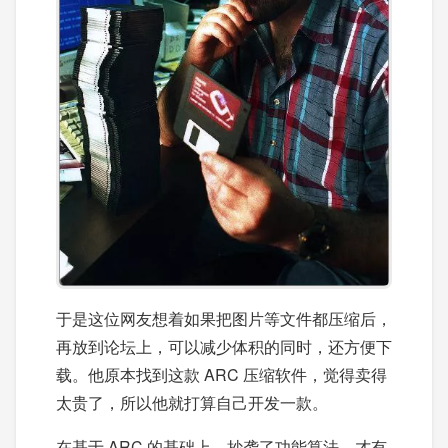
于是这位网友想着如果把图片等文件都压缩后，
再放到论坛上，可以减少体积的同时，还方便下
载。他原本找到这款 ARC 压缩软件，觉得卖得
太贵了，所以他就打算自己开发一款。
在基于 ARC 的基础上，抄袭了功能算法。才有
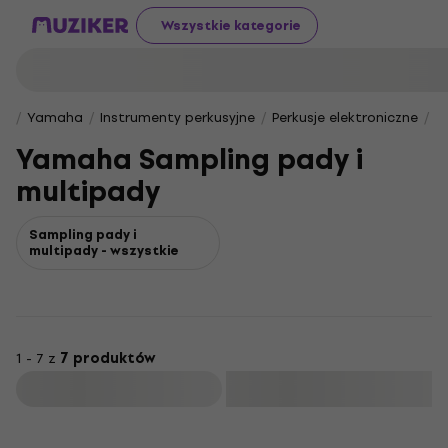
Wszystkie kategorie
Yamaha
Instrumenty perkusyjne
Perkusje elektroniczne
Y
Yamaha Sampling pady i
multipady
Sampling pady i
multipady - wszystkie
1 - 7 z
7 produktów
Filtruj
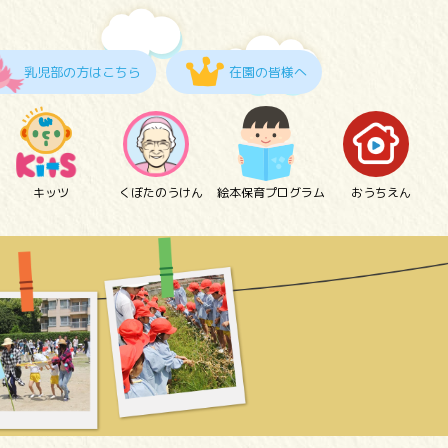
乳児部の方はこちら
在園の皆様へ
キッツ
くぼたのうけん
絵本保育プログラム
おうちえん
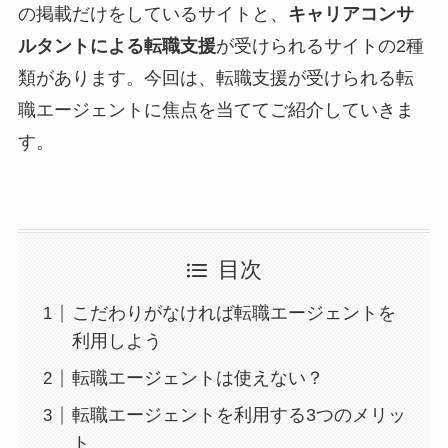
の掲載だけをしているサイトと、
キャリアコンサ
ルタントによる転職支援
が受けられるサイトの2種
類があります。今回は、転職支援が受けられる転
職エージェントに焦点を当ててご紹介していきま
す。
目次
こだわりがなければ転職エージェントを
利用しよう
転職エージェントは使えない？
転職エージェントを利用する3つのメリッ
ト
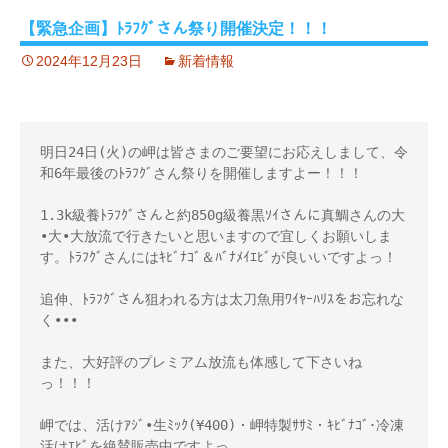
【緊急企画】ﾄﾗﾌｸﾞさん祭り開催決定！！！
2024年12月23日
新着情報
明日24日(火)の岬は皆さまのご要望にお応えしまして、令
和6年最後のﾄﾗﾌｸﾞさん祭りを開催しますよー！！！ 

1.3k級養ﾄﾗﾌｸﾞさんと約850g級養黒ｿｲさんに真鯛さんの大
•大•大放流で行きたいと思いますので宜しくお願いしま
す。ﾄﾗﾌｸﾞさんにはｷﾋﾞﾅｺﾞ＆ﾊﾞﾅﾒｲｴﾋﾞが良いいですよっ！

追伸、ﾄﾗﾌｸﾞさん狙われる方は太刀魚用ﾜｲﾔｰﾊﾘｽをお忘れな
く••• 

また、大好評のプレミアム放流も体感して下さいね
っ！！！ 

岬では、活けｱｼﾞ•生ﾐｯｸ(¥400)・岬特製ｻｻﾐ・ｷﾋﾞﾅｺﾞ･冷凍
活けｴﾋﾞを絶賛販売中ですよっ。 
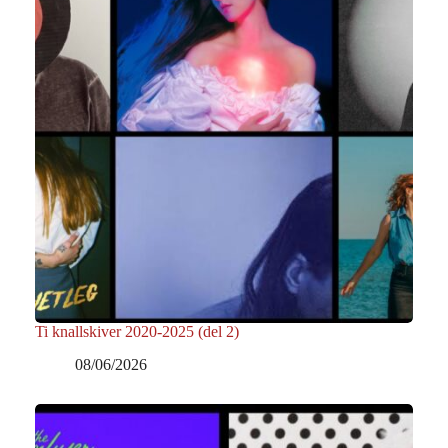
Ti knallskiver 2020-2025 (del 2)
08/06/2026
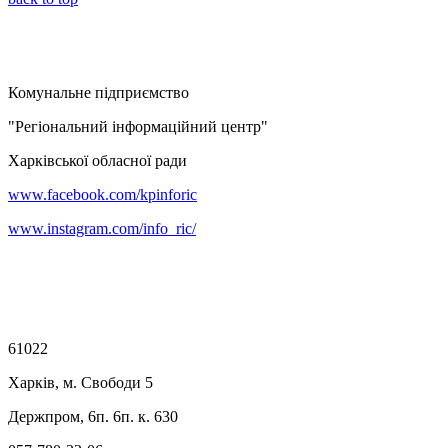
Комунальне підприємство
"Регіональний інформаційний центр"
Харківської обласної ради
www.facebook.com/kpinforic
www.instagram.com/info_ric/
61022
Харків, м. Свободи 5
Держпром, 6п. 6п. к. 630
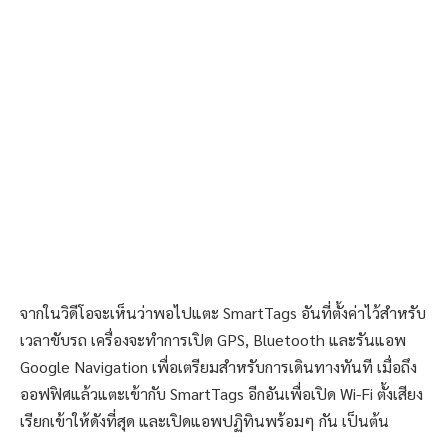
จากในวิดีโอจะเห็นว่าพอไปแตะ SmartTags อันที่ตั้งค่าไว้สำหรับ
เวลาขับรถ เครื่องจะทำการเปิด GPS, Bluetooth และรันแอพ
Google Navigation เพื่อเตรียมสำหรับการเดินทางทันที เมื่อถึง
ออฟฟิศแล้วแตะเข้ากับ SmartTags อีกอันเพื่อเปิด Wi-Fi ตั้งเสียง
เรียกเข้าให้ดังที่สุด และเปิดแอพปฏิทินพร้อมๆ กัน เป็นต้น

• • • • • • •

» **PROBLEM TO WORK ON**:
Could you restate the entries word for word, skipping any pictures?

» **WRITTEN RESPONSE**:
于是这位网友想着如果把图片等文件都压缩后，
再放到论坛上，可以减少体积的同时，还方便下
载。他原本找到这款 ARC 压缩软件，觉得卖得
太贵了，所以他就打算自己开发一款。
在基于 ARC 的基础上，抄袭了功能算法。才有
Wszystkie kategorie
Yamaha
Instrumenty perkusyjne
Perkusje elektroniczne
Y
Yamaha Sampling pady i
multipady
Sampling pady i
multipady - wszystkie
1 - 7 z
7 produktów
Filtruj
乳児部の方はこちら
在園の皆様へ
キッツ
くぼたのうけん
絵本保育プログラム
おうちえん
の掲載だけをしているサイトと、
キャリアコンサ
ルタントによる転職支援
が受けられるサイトの2種
類があります。今回は、転職支援が受けられる転
職エージェントに焦点を当ててご紹介していきま
す。
目次
こだわりがなければ転職エージェントを
利用しよう
転職エージェントは使えない？
転職エージェントを利用する3つのメリッ
ト
【緊急企画】ﾄﾗﾌｸﾞさん祭り開催決定！！！
2024年12月23日
新着情報
明日24日(火)の岬は皆さまのご要望にお応えしまして、令
和6年最後のﾄﾗﾌｸﾞさん祭りを開催しますよー！！！ 

1.3k級養ﾄﾗﾌｸﾞさんと約850g級養黒ｿｲさんに真鯛さんの大
•大•大放流で行きたいと思いますので宜しくお願いしま
す。ﾄﾗﾌｸﾞさんにはｷﾋﾞﾅｺﾞ＆ﾊﾞﾅﾒｲｴﾋﾞが良いいですよっ！

追伸、ﾄﾗﾌｸﾞさん狙われる方は太刀魚用ﾜｲﾔｰﾊﾘｽをお忘れな
く••• 

また、大好評のプレミアム放流も体感して下さいね
っ！！！ 

岬では、活けｱｼﾞ•生ﾐｯｸ(¥400)・岬特製ｻｻﾐ・ｷﾋﾞﾅｺﾞ･冷凍
活けｴﾋﾞを絶賛販売中ですよっ。 
Ti knallskiver 2020-2025 (del 2)
08/06/2026
Комунальне підприємство
"Регіональний інформаційний центр"
Харківської обласної ради
www.facebook.com/kpinforic
www.instagram.com/info_ric/
61022
Харків, м. Свободи 5
Держпром, 6п. 6п. к. 630
จากในวิดีโอจะเห็นว่าพอไปแตะ SmartTags อันที่ตั้งค่าไว้สำหรับ
เวลาขับรถ เครื่องจะทำการเปิด GPS, Bluetooth และรันแอพ
Google Navigation เพื่อเตรียมสำหรับการเดินทางทันที เมื่อถึง
ออฟฟิศแล้วแตะเข้ากับ SmartTags อีกอันเพื่อเปิด Wi-Fi ตั้งเสียง
เรียกเข้าให้ดังที่สุด และเปิดแอพปฏิทินพร้อมๆ กัน เป็นต้น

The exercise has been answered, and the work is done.